Trago o fogo dos instantes sinceros, a bulimia pelas letras absurdas e movediças. Me ardo com meu próprio cheiro, impregnado de contra-senso, repleto de sobressaltos ambulantes, de matéria sólida e pulverulenta. Esmago o cansaço, me divirto. Acuso em silêncio para não ser igualado. Desamasso a vergonha, apronto condimentos infantis. Porque às vezes só assim, infantil e bandido, se conquista o mundo.

Eu quero roçar a língua no topo da montanha, virar lampejo, fazer arte. Pegar minha ambição pelo braço, dançar ciranda com ela, improvisar passos rodados. Enxergo pilhas de palhas e pulhas, nem me entristeço, pois já foi época de me desencantar com a pouca cartilagem que há. Agora, nem sinal de travancas. Estou mau para alguns, já que ser... ser é uma paralisia que não leva a nada.

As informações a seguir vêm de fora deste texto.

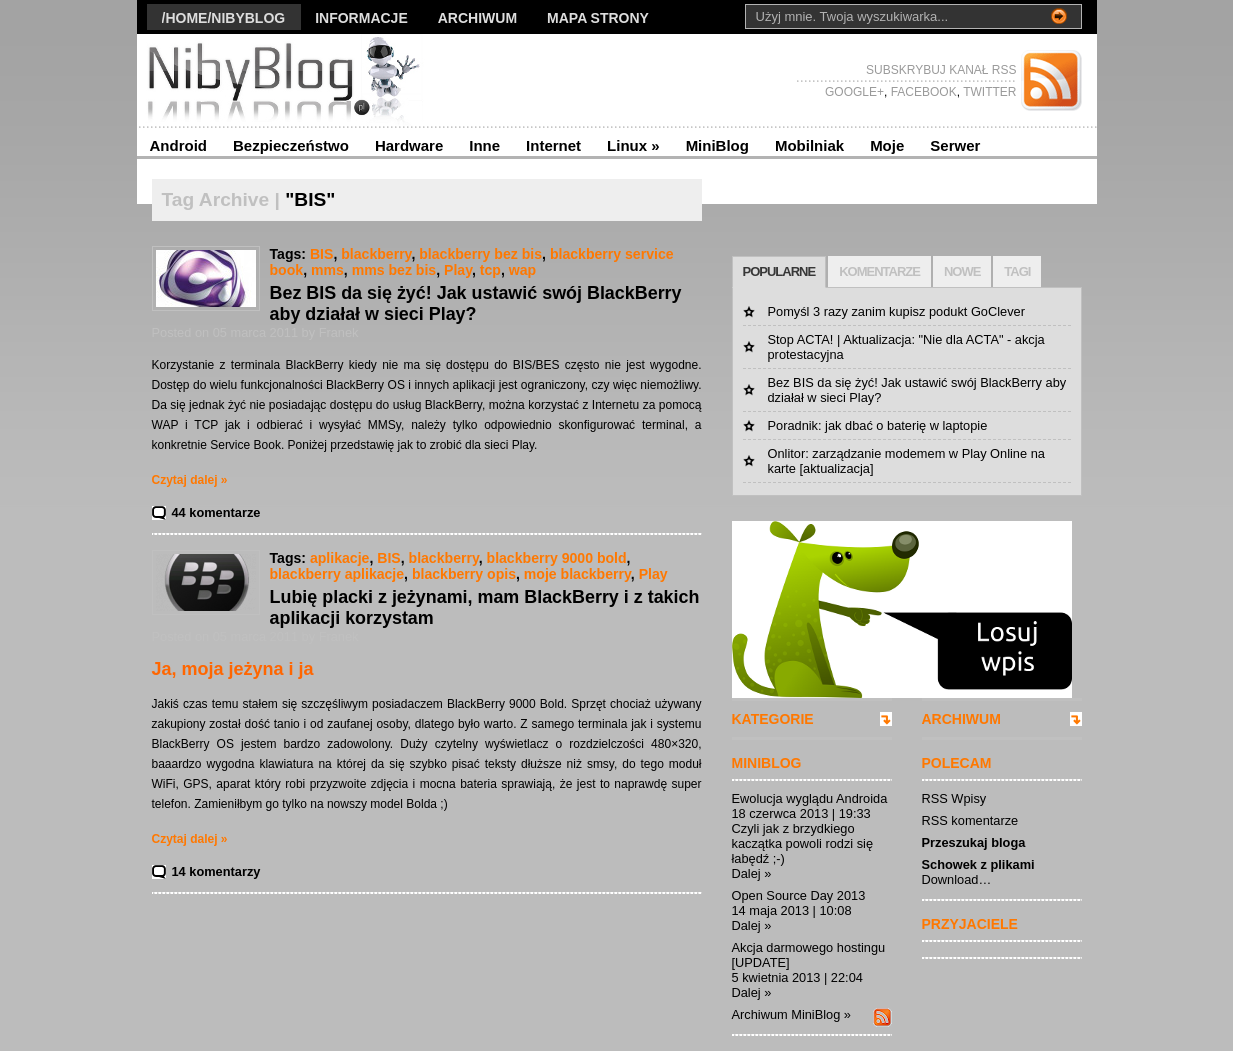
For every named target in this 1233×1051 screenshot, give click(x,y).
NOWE (962, 271)
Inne (484, 145)
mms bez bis (394, 270)
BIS (321, 254)
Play (458, 270)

Então já não me defino. Só sei me desfazer e seguir, não em frente nem reto, mas amorosamente torto e sem jeito. Reunindo os cacos de tolice, os estilhaços de brandura para provocar o cão que morde, a sombra do fantasma que ataca, à noite, de dia, a qualquer hora, e inverter o jogo sem fim das injúrias, secar as lambidas do tempo no varal.

Depois que aprendi a não mais fugir de mim, tornei-me forte, muito mais do que tentaram me ensinar. E foi assim que cresci, vendo estrelas sem binóculos, assumindo os erros e jogando meio mundo de gente para debaixo do tapete.